Interface design collaboration tool Figma is launching its Multiplayer feature, which allows designers to collaborate in real time on the same projects.
The service, now available for everyone, is kind of like a Google Docs for interface design in that it wants to bring all of the pieces of the design process together so individual designers and teams can work in one integrated, browser-based system. Powered by the new Multiplayer functionality, the idea is to let designers and their teammates collaborate in real-time on professional design files.
The SF-based, 20-person startup was co-founded by CEO Dylan Field and CTO Evan Wallace in August 2012. It has since raised $18 million from Greylock Partners’ John Lilly, Index Ventures, OATV and ICONIQ, among individual investors LinkedIn CEO Jeff Weiner, White House Chief Data Scientist DJ Patil, Wealthfront CEO Adam Nash, and former head of design at Dropbox, Soleio Cuervo.
“Enterprise companies care so much more about design these days,” says Field. “The demand for design in tech has gone up so much. Despite that, we still work like we did 20-30 years ago with offline software applications.”
The company is trying to solve a problem for designers where collaboration is difficult across other teams of engineers and marketers. Importing and exporting dead PNGs for cross-team review is inefficient, and Figma wants to introduce a living, breathing system that makes sharing and building upon assets harmonious.
“Designers encounter a lot of different roadblocks working with engineers, product mangers and marketing people,” says Field. “Offline tools are totally divorced from the process. We’re trying to unite everything into one solution that’s seamless.”
The new Multiplayer feature enables this real time, collaborative editing, but the service also has a few other enticing features, like the ability to view designs and make real-time changes on mobile.
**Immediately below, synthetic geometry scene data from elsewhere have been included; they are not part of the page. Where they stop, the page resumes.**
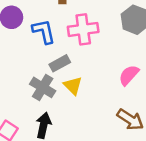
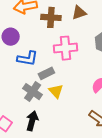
blue L-shape: (44, 31) -> (27, 58), moved, turned 110

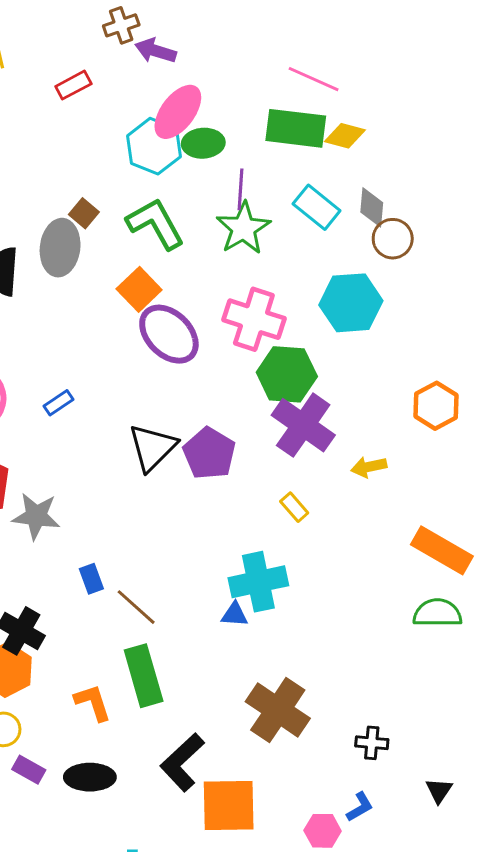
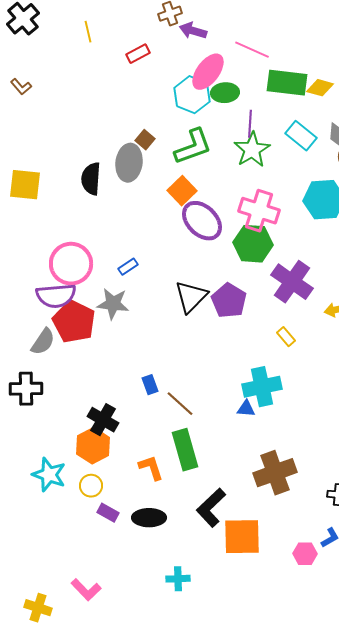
pink line: (314, 79) -> (252, 50), moved
green L-shape: (155, 224) -> (193, 147), turned 99
green hexagon: (287, 374) -> (253, 244), moved
gray star: (36, 516) -> (113, 304), moved
brown cross: (278, 710) -> (275, 473), turned 36

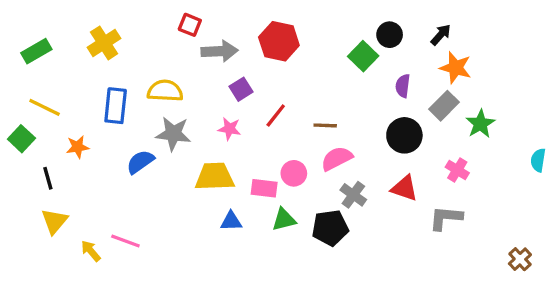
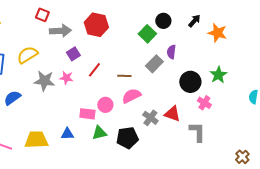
orange star: (456, 68) -> (217, 33), moved
yellow semicircle: (165, 91) -> (27, 55), turned -35
gray rectangle: (444, 106) -> (154, 64), moved
gray star: (173, 134) -> (44, 81), moved
black circle: (404, 135) -> (190, 82), moved
yellow trapezoid: (215, 177) -> (36, 140), moved
gray cross: (353, 195) -> (150, 118), moved
gray L-shape: (446, 218) -> (197, 132), turned 85

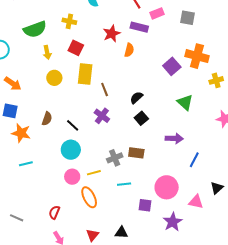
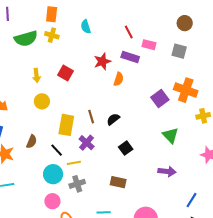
pink rectangle: (157, 13) -> (149, 45), turned 32
yellow cross: (69, 21) -> (52, 35), moved
green semicircle: (35, 29) -> (26, 39), moved
yellow rectangle: (85, 74) -> (66, 125), moved
black semicircle: (136, 98) -> (113, 119), moved
purple arrow: (174, 138) -> (167, 171), moved
gray cross: (115, 158) -> (77, 184), moved
blue line: (194, 160) -> (191, 200), moved
yellow line: (94, 173) -> (74, 163), moved

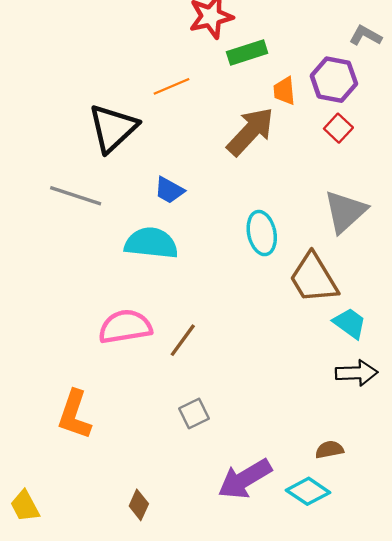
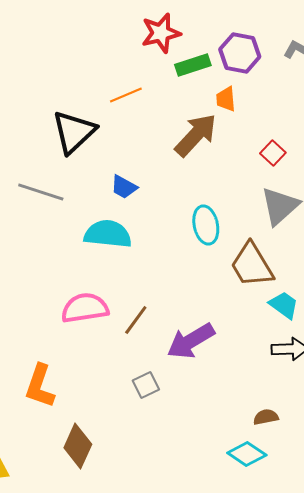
purple hexagon: (334, 80) -> (240, 53), moved
red square: (338, 128) -> (273, 153), moved
purple arrow: (245, 479) -> (191, 341), moved
brown diamond: (139, 505) -> (78, 446), moved, size x1.6

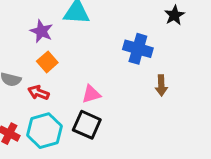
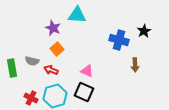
black star: (174, 15) -> (144, 31), moved
pink triangle: (91, 94) -> (87, 71), turned 40

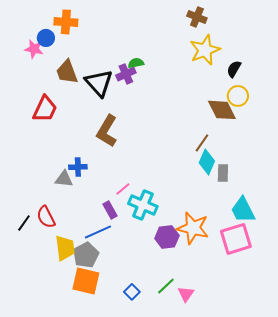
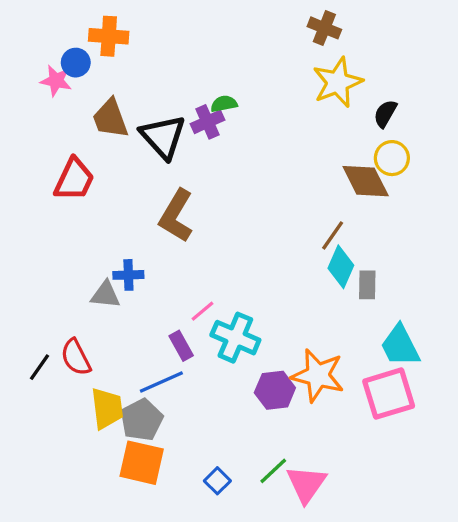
pink triangle: (186, 294) -> (306, 484), size x1.5

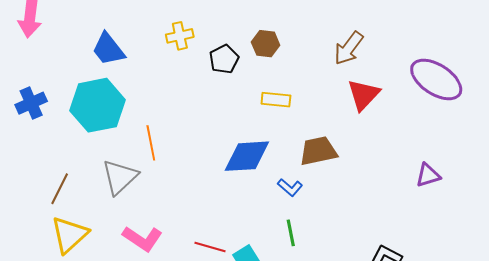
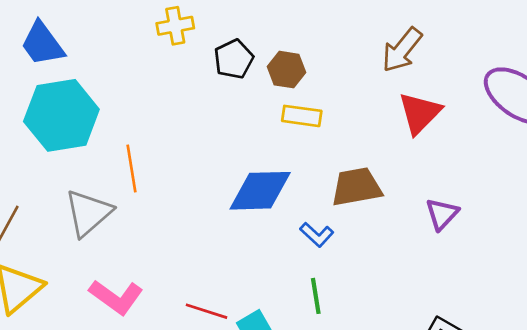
brown hexagon: (266, 44) -> (287, 70), moved
blue trapezoid: (108, 49) -> (42, 44), moved
purple triangle: (428, 175) -> (442, 214), moved, turned -32

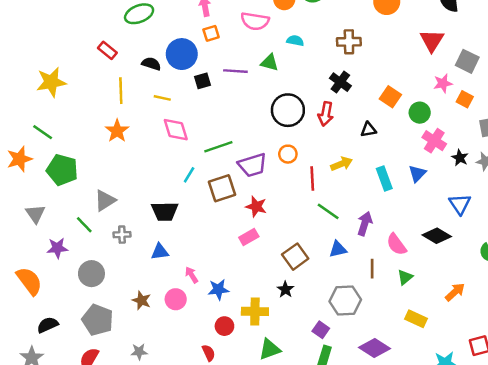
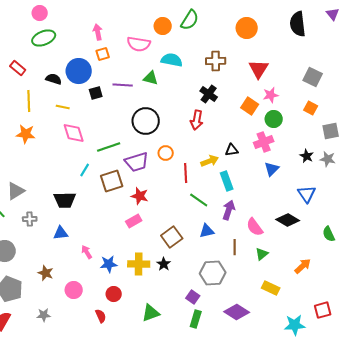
cyan semicircle: (295, 41) -> (172, 60), size x1.5
red triangle: (432, 41) -> (259, 69), moved
pink star: (443, 83) -> (271, 95), moved
black circle: (288, 110) -> (146, 121), moved
black triangle: (368, 130) -> (232, 150), moved
orange star: (117, 131) -> (26, 134), turned -30
pink cross: (434, 141) -> (264, 142), moved, turned 36
cyan rectangle: (384, 178) -> (227, 181), moved
pink circle: (176, 299) -> (74, 290), moved
yellow cross: (255, 311) -> (139, 264), moved

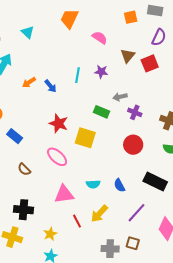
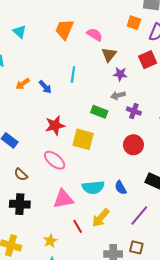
orange square: (131, 17) -> (134, 23), moved, turned 32
orange trapezoid: (69, 19) -> (64, 29), moved
brown triangle: (128, 56) -> (109, 55), moved
purple star: (101, 72) -> (120, 74), moved
red star: (59, 123) -> (55, 125), turned -30
cyan semicircle: (93, 184) -> (93, 187), size x1.5
black cross: (23, 210) -> (20, 204), moved

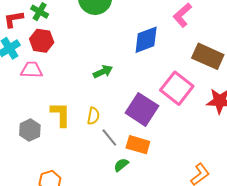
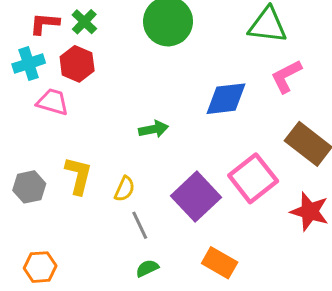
orange rectangle: (138, 145) -> (220, 263), moved

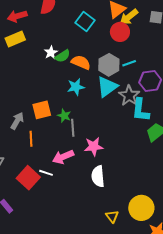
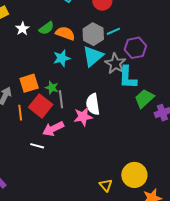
white star: (51, 53) -> (22, 29), moved
white semicircle: (98, 176) -> (93, 104), moved
red square: (28, 178) -> (41, 106), moved

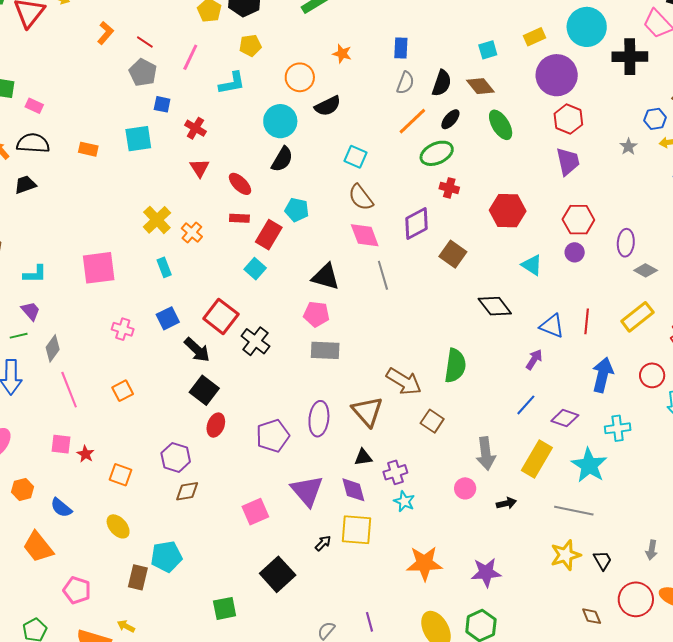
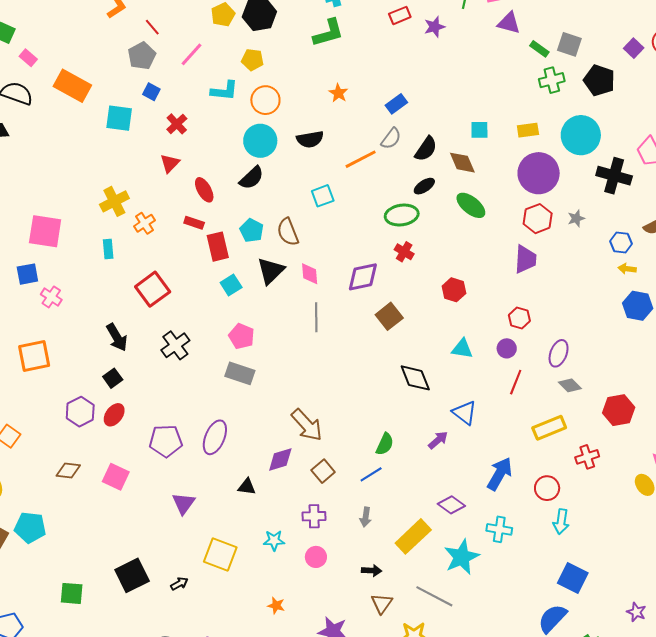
blue rectangle: (401, 48) -> (396, 104), turned 35
orange circle: (300, 77) -> (265, 100), moved
orange line: (412, 121) -> (361, 159), moved
green ellipse: (501, 125) -> (471, 205), turned -36
gray star: (628, 147) -> (576, 218), moved
orange rectangle: (88, 149) -> (72, 86), moved, size x1.8
cyan square: (355, 157) -> (323, 196), turned 30
brown semicircle: (361, 197) -> (288, 232), moved
red hexagon: (508, 211) -> (454, 290), size x0.7
red hexagon: (578, 220) -> (519, 318), size x0.7
red rectangle: (269, 235) -> (218, 247), turned -60
pink diamond: (365, 235) -> (310, 274), size x0.7
cyan triangle: (532, 265) -> (462, 349), turned -40
cyan square: (255, 269) -> (231, 285), moved
black triangle: (326, 277) -> (271, 271), moved, turned 44
red square: (221, 316) -> (153, 289), moved
blue square: (168, 318) -> (27, 274), moved
red line: (587, 321) -> (516, 382), moved
green semicircle: (455, 366) -> (385, 444), moved, size x0.7
black square: (204, 390) -> (113, 378), size x0.7
orange square: (123, 391) -> (34, 356), size x1.6
blue line: (526, 405) -> (371, 474), moved
brown triangle: (367, 411) -> (382, 603), moved, size x0.7
gray arrow: (486, 453) -> (366, 517), size x0.6
purple hexagon: (176, 457) -> (80, 412), moved
purple cross: (395, 472) -> (314, 516), moved
pink circle: (465, 488) -> (316, 557), moved
purple diamond: (353, 490) -> (280, 459), moved, turned 72
purple triangle: (307, 491) -> (184, 503), size x0.7
cyan star: (404, 501) -> (274, 540), turned 30
pink square: (255, 512) -> (116, 477), moved, turned 32
black arrow: (323, 543) -> (179, 584), moved
orange star: (424, 563) -> (276, 606), size x0.5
Constraint systems also let designs automatically adapt to devices of different sizes so you can preview complex designs cross platform. The company has also been praised for its reimagined approach to the pen tool with Vector Networks.
Figma also touts its commenting feature, which allows for contextual direct feedback on designs. Say you want one of your designers to change a color on a file. You can make a comment to show this in real time. The system is integrated with Slack, too, so comments on files will mirror on Slack channels.
Recognizing that it’s the underdog in a market run by Adobe’s Creative Cloud suite, Figma says it won’t start charging for its services until January and wants to remain free for students forever. It’s important for them to let people develop an experience with the service and make a purchase decision when the time is right.